Coach style leadership is a form of leadership that inspires individual accountability and growth. There are forms of leadership that ‘get the job done,’ that ‘check the box,’ and there are those that ensure that the job does indeed get done, but while the job is getting done, more is taking place.
 
Coach style leadership is a transformative style of leadership. Coaching is a future-focused, goal, and action-oriented process. The goal is the result, the future focus makes the subordinate a better person. The action orientation ensures accountability and responsibility for the job getting done, and the individual growth.
 
If you have ever had a job where you were shown what to do, then someone assisted you in doing it yourself and then left you to do it on your own, that is a phase of coach-style leadership.

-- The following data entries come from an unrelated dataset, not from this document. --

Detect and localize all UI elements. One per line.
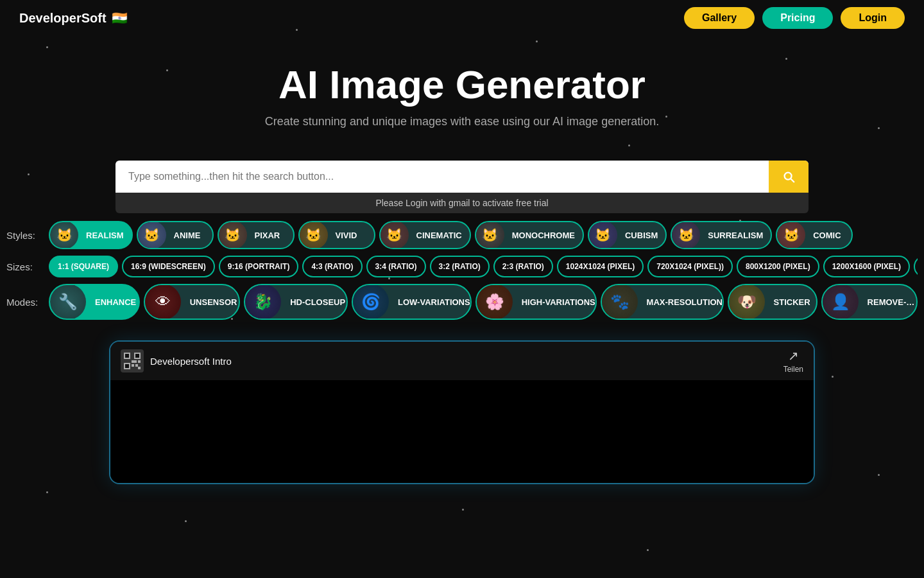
styles-row: Styles: 🐱 REALISM 🐱 ANIME 🐱 <box>6 221 918 249</box>
mode-label-low-variations: LOW-VARIATIONS <box>389 297 472 307</box>
style-label-comic: COMIC <box>805 231 848 240</box>
video-section: Developersoft Intro ↗ Teilen <box>0 340 924 484</box>
style-img-realism: 🐱 <box>50 221 78 249</box>
mode-label-hd-closeup: HD-CLOSEUP <box>281 297 348 307</box>
mode-chip-sticker[interactable]: 🐶 STICKER <box>728 284 817 320</box>
style-label-anime: ANIME <box>166 231 209 240</box>
nav-buttons: Gallery Pricing Login <box>684 7 905 29</box>
mode-img-remove: 👤 <box>823 284 859 320</box>
style-chip-surrealism[interactable]: 🐱 SURREALISM <box>671 221 772 249</box>
modes-chips: 🔧 ENHANCE 👁 UNSENSOR 🐉 HD-CLOSEUP <box>49 284 918 320</box>
style-chip-realism[interactable]: 🐱 REALISM <box>49 221 133 249</box>
share-icon: ↗ <box>788 348 799 363</box>
styles-chips: 🐱 REALISM 🐱 ANIME 🐱 PIXAR <box>49 221 853 249</box>
mode-chip-remove[interactable]: 👤 REMOVE-… <box>821 284 918 320</box>
mode-label-sticker: STICKER <box>765 297 817 307</box>
search-button[interactable] <box>769 161 809 193</box>
size-chip-23[interactable]: 2:3 (RATIO) <box>493 256 553 277</box>
mode-chip-max-resolution[interactable]: 🐾 MAX-RESOLUTION <box>601 284 724 320</box>
sizes-row: Sizes: 1:1 (SQUARE) 16:9 (WIDESCREEN) 9:… <box>6 256 918 277</box>
options-section: Styles: 🐱 REALISM 🐱 ANIME 🐱 <box>0 213 924 330</box>
mode-label-enhance: ENHANCE <box>86 297 140 307</box>
svg-rect-8 <box>132 360 134 363</box>
svg-rect-10 <box>135 364 138 367</box>
style-label-vivid: VIVID <box>328 231 365 240</box>
logo-text: DeveloperSoft <box>19 11 107 26</box>
size-chip-1024[interactable]: 1024X1024 (PIXEL) <box>557 256 644 277</box>
style-label-cubism: CUBISM <box>617 231 665 240</box>
share-label: Teilen <box>783 365 803 374</box>
mode-chip-high-variations[interactable]: 🌸 HIGH-VARIATIONS <box>475 284 597 320</box>
size-chip-43[interactable]: 4:3 (RATIO) <box>302 256 362 277</box>
size-chip-800[interactable]: 800X1200 (PIXEL) <box>737 256 819 277</box>
video-title: Developersoft Intro <box>150 356 232 367</box>
style-chip-anime[interactable]: 🐱 ANIME <box>137 221 214 249</box>
style-img-cubism: 🐱 <box>589 221 617 249</box>
svg-rect-9 <box>132 364 134 367</box>
size-chip-square[interactable]: 1:1 (SQUARE) <box>49 256 118 277</box>
search-box <box>116 161 809 193</box>
mode-label-high-variations: HIGH-VARIATIONS <box>513 297 597 307</box>
style-label-realism: REALISM <box>78 231 132 240</box>
style-chip-cubism[interactable]: 🐱 CUBISM <box>588 221 667 249</box>
search-icon <box>782 170 796 184</box>
mode-label-remove: REMOVE-… <box>859 297 918 307</box>
style-label-surrealism: SURREALISM <box>700 231 771 240</box>
logo: DeveloperSoft 🇮🇳 <box>19 10 128 26</box>
sizes-chips: 1:1 (SQUARE) 16:9 (WIDESCREEN) 9:16 (POR… <box>49 256 918 277</box>
navbar: DeveloperSoft 🇮🇳 Gallery Pricing Login <box>0 0 924 36</box>
modes-label: Modes: <box>6 297 44 308</box>
style-label-cinematic: CINEMATIC <box>409 231 470 240</box>
mode-label-unsensor: UNSENSOR <box>181 297 240 307</box>
mode-chip-hd-closeup[interactable]: 🐉 HD-CLOSEUP <box>244 284 348 320</box>
style-chip-monochrome[interactable]: 🐱 MONOCHROME <box>475 221 584 249</box>
mode-img-max-resolution: 🐾 <box>602 284 638 320</box>
gallery-button[interactable]: Gallery <box>684 7 755 29</box>
mode-img-enhance: 🔧 <box>50 284 86 320</box>
mode-chip-enhance[interactable]: 🔧 ENHANCE <box>49 284 140 320</box>
video-header: Developersoft Intro ↗ Teilen <box>110 342 814 380</box>
video-share-button[interactable]: ↗ Teilen <box>783 348 803 374</box>
video-body <box>110 380 814 483</box>
mode-img-sticker: 🐶 <box>729 284 765 320</box>
size-chip-1200[interactable]: 1200X1600 (PIXEL) <box>823 256 910 277</box>
svg-rect-7 <box>138 360 141 363</box>
style-chip-cinematic[interactable]: 🐱 CINEMATIC <box>379 221 471 249</box>
styles-label: Styles: <box>6 230 44 241</box>
hero-section: AI Image Generator Create stunning and u… <box>0 36 924 161</box>
size-chip-34[interactable]: 3:4 (RATIO) <box>366 256 426 277</box>
pricing-button[interactable]: Pricing <box>762 7 833 29</box>
login-button[interactable]: Login <box>841 7 905 29</box>
mode-chip-unsensor[interactable]: 👁 UNSENSOR <box>144 284 240 320</box>
mode-label-max-resolution: MAX-RESOLUTION <box>638 297 724 307</box>
mode-img-high-variations: 🌸 <box>477 284 513 320</box>
style-img-comic: 🐱 <box>777 221 805 249</box>
size-chip-32[interactable]: 3:2 (RATIO) <box>430 256 490 277</box>
search-container: Please Login with gmail to activate free… <box>0 161 924 213</box>
size-chip-1080[interactable]: 1080X1920 (PIXE… <box>914 256 918 277</box>
svg-rect-1 <box>125 354 129 358</box>
style-chip-comic[interactable]: 🐱 COMIC <box>776 221 853 249</box>
hero-title: AI Image Generator <box>13 62 911 107</box>
style-label-pixar: PIXAR <box>247 231 288 240</box>
sizes-label: Sizes: <box>6 261 44 272</box>
search-input[interactable] <box>116 161 769 193</box>
size-chip-widescreen[interactable]: 16:9 (WIDESCREEN) <box>122 256 215 277</box>
style-img-anime: 🐱 <box>138 221 166 249</box>
style-chip-vivid[interactable]: 🐱 VIVID <box>298 221 375 249</box>
mode-img-low-variations: 🌀 <box>353 284 389 320</box>
search-notice: Please Login with gmail to activate free… <box>116 193 809 213</box>
svg-rect-3 <box>135 354 139 358</box>
style-img-pixar: 🐱 <box>219 221 247 249</box>
style-img-vivid: 🐱 <box>300 221 328 249</box>
size-chip-720[interactable]: 720X1024 (PIXEL)) <box>647 256 733 277</box>
video-qr-icon <box>121 349 144 372</box>
size-chip-portrait[interactable]: 9:16 (PORTRAIT) <box>219 256 299 277</box>
mode-chip-low-variations[interactable]: 🌀 LOW-VARIATIONS <box>352 284 472 320</box>
hero-subtitle: Create stunning and unique images with e… <box>13 115 911 128</box>
logo-flag: 🇮🇳 <box>112 10 128 26</box>
svg-rect-5 <box>125 364 129 368</box>
mode-img-hd-closeup: 🐉 <box>245 284 281 320</box>
style-chip-pixar[interactable]: 🐱 PIXAR <box>218 221 295 249</box>
modes-row: Modes: 🔧 ENHANCE 👁 UNSENSOR 🐉 <box>6 284 918 320</box>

The Next Phase is to make sure you have the ability to attend multiple pieces of training and developmental opportunities. These opportunities are key within coach-style leadership because they are always preparing you to be a better version of yourself. Good organizations know that their growth as an organization is proportionate to the growth of their individual staff members and teams. Not just Team Leaders and Management.
 
The determining questions here are 1) is your leadership challenging you, and forcing you to learn different skills constantly to keep up, and 2) are you growing? If the answer to both questions is yes, you are receiving coach-style leadership. Another few questions would be A) have you and your leader developed a growth/development plan for you, and B) are you having regular sessions to discuss any difficulties you may be experiencing, with them providing guidance and suggestions on how you can get better and move up in the company?
 
If you said yes to the above questions, think hard before you leave, because this is a coach-style leadership and it is tough to find.
 
Congratulations!

Autocratic Leadership

Autocratic Leadership is a leadership style that is top-down. Top-down leadership is leadership that comes down to the people from ‘on high.’ This is a leadership style that is offensive to many and speaks at, not to, or with the people. It is a control-oriented leadership style that has more to do with the role than responsibility.
 
Autocratic leadership is also referred to as Authoritarian leadership. This is the form of leadership that makes decisions, enacts policies, passes laws, makes things up as they go along with very little participation or inclusion of subordinates or followers, and this is why they often have defectors.
 
These are your leaders who have a hard problem letting go of the work. They are accused of micro-management, and result in low levels of autonomy, self-esteem, feelings of appreciation or organizational citizenship or buy-in from their constituents. Most people who are under this form of pressure leadership are only there because they feel they must, and as soon as a better opportunity arises, i.e. time or freedom, they will escape.